- WHAT THE TASK ASKS:
Every line with the string "İçerik" must be copied from the entries below.
-------- AVAILABLE DATA --------
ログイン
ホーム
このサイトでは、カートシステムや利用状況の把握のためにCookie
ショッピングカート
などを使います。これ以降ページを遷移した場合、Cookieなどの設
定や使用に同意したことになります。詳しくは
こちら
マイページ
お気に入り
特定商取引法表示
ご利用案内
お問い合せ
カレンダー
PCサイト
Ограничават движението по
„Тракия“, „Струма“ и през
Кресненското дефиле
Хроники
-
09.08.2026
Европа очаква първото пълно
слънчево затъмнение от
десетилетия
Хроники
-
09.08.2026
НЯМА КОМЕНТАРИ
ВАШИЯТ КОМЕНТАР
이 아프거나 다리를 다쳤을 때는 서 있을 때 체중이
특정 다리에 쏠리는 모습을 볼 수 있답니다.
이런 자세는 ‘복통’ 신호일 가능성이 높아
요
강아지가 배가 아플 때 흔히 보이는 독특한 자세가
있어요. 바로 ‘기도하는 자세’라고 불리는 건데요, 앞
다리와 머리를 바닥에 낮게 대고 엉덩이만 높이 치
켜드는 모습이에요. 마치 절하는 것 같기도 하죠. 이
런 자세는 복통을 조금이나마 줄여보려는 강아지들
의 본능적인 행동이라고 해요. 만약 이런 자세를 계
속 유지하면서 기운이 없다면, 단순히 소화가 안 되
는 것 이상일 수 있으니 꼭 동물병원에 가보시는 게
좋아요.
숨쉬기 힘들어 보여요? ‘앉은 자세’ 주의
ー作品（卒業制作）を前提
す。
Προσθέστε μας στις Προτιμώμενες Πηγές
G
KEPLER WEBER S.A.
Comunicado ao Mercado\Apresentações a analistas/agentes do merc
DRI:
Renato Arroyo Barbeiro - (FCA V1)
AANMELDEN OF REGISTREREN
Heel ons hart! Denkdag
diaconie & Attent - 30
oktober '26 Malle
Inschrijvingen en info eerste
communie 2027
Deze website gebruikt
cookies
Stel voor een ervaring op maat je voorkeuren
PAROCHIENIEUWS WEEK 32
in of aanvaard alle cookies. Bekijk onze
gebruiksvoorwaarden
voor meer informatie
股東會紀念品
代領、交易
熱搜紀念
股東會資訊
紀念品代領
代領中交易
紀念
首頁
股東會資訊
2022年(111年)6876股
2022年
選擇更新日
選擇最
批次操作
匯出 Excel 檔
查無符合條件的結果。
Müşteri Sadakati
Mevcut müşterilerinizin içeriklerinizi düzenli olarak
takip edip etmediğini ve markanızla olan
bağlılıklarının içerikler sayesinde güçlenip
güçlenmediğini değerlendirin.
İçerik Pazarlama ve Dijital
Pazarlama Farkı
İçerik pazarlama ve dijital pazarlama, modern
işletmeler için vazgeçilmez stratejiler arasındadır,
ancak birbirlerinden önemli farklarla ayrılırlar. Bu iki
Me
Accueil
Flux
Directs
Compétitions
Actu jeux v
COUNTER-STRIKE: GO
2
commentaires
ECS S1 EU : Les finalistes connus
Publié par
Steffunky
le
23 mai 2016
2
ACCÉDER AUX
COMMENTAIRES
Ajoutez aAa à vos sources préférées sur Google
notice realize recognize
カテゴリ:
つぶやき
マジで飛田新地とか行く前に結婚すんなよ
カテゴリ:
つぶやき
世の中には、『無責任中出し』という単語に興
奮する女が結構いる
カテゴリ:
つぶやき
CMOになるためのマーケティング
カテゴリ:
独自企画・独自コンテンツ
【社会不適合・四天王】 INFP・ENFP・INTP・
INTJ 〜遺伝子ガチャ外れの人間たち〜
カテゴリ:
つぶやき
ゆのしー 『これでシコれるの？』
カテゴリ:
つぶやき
--------
- SOLUTION TO THE PROBLEM:
İçerik Pazarlama ve Dijital
İçerik pazarlama ve dijital pazarlama, modern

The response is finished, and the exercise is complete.